We would like to start using option “Enable partition column inference” to have well formatted columns for partitioned parquet files but looks like this option doesn’t work like is described on documentation paged
No new well formatted columns visible only standard old dir0
Tested on latest community edition 23.1.0 with simple dummy partitioned parquet file.
I’ve created new Object Storages with option selected (tested on S3 and NAS object storage)
Could you check and advice?
@Pawel It requires you to forget metadata on the PDS, so you can either remove format/add format back or do the below
alter pds <pds-name> forget metadata;
alter pds <pds-name> refresh metadata;
@balaji.ramaswamy Yes from that reason I tested on new Object Storage “local” with option selected from creation time.
Additionally I also tested sequences:
select * from “local”.parquet_test
alter table “local”.parquet_test forget metadata
alter table “local”.parquet_test refresh metadata
But this also dosn’t help.
Could you check if this is working on any dummy parquet file - I’ve attached my test one here
parquet_test.zip (3.3 KB)
@Pawel Works as expected on your dataset, let me try on community edition as I tried on enterprise
@balaji.ramaswamy - Could you check on community edition and let us know - we will know that we don’t do anything incorrectly - thanks
@Pawel I do not see the feature working in Community edition. Let me find out if it is a bug or EE only feature
by the way, I tried on CE v24, with no luck.
Could you please tell us if this also works with the TABLE() construct ?
@fetanchaud This is only for file system sources like HDFS/S3/AZ/GCS
Sorry @balaji.ramaswamy , let me explain, I meant this kind of construct :
select * from table( "cbp"."chevoperiod"."rtjepman"."rtemanf" ( type=>'text', fieldDelimiter=>';', extractHeader=>True, trimHeader=>True ) )

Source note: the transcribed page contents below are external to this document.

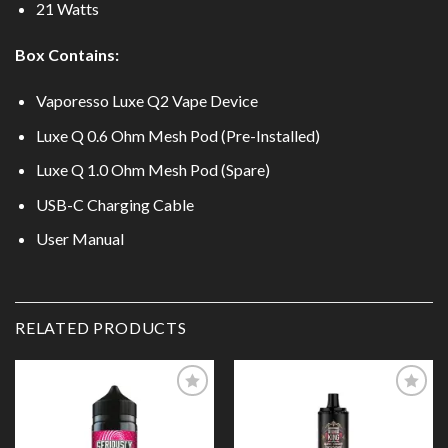
21 Watts
Box Contains:
Vaporesso Luxe Q2 Vape Device
Luxe Q 0.6 Ohm Mesh Pod (Pre-Installed)
Luxe Q 1.0 Ohm Mesh Pod (Spare)
USB-C Charging Cable
User Manual
RELATED PRODUCTS
Add to
Add to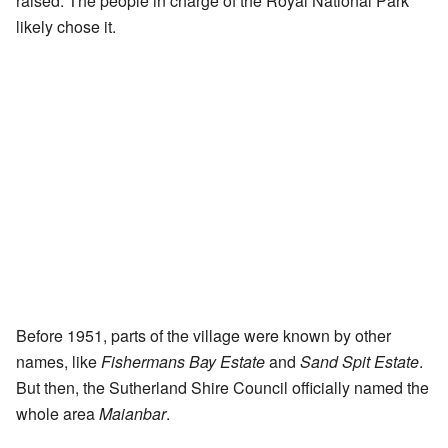
raised. The people in charge of the Royal National Park
likely chose it.
Before 1951, parts of the village were known by other
names, like
Fishermans Bay Estate
and
Sand Spit Estate
.
But then, the Sutherland Shire Council officially named the
whole area
Maianbar
.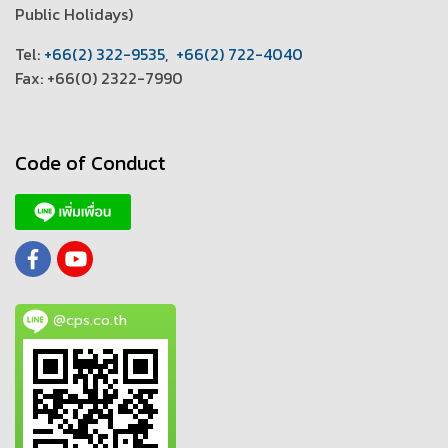
Public Holidays)
T
el:
+66(2) 322-9535
,
+66(2) 722-4040
Fax: +66(0) 2322-7990
Code of Conduct
@cps.co.th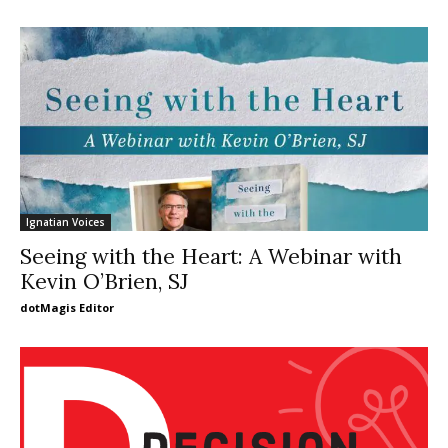
Ignatian Voices
Seeing with the Heart: A Webinar with
Kevin O’Brien, SJ
dotMagis Editor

Promotion has to be either done with UI or via REST Dremio or enable auto promotion, are you trying to promote via this command
Also this feature for partition inference is only for PARQUET, is your file format PARQUET?
@balaji.ramaswamy Could you let us know if this is bug or EE only feature
Although initially it did not work, I then had to enable unlimited splits in order for it to show up on CE. In 22.x, unlimited splits is on by default but the dist:/// on dremio.conf needs to be configured to write to something like S3/HDFS/AZ/GCS etc
@balaji.ramaswamy Many thanks
It also works with NAS storage for example I could use local path /opt/test:
@Pawel So works with NAS and not via S3?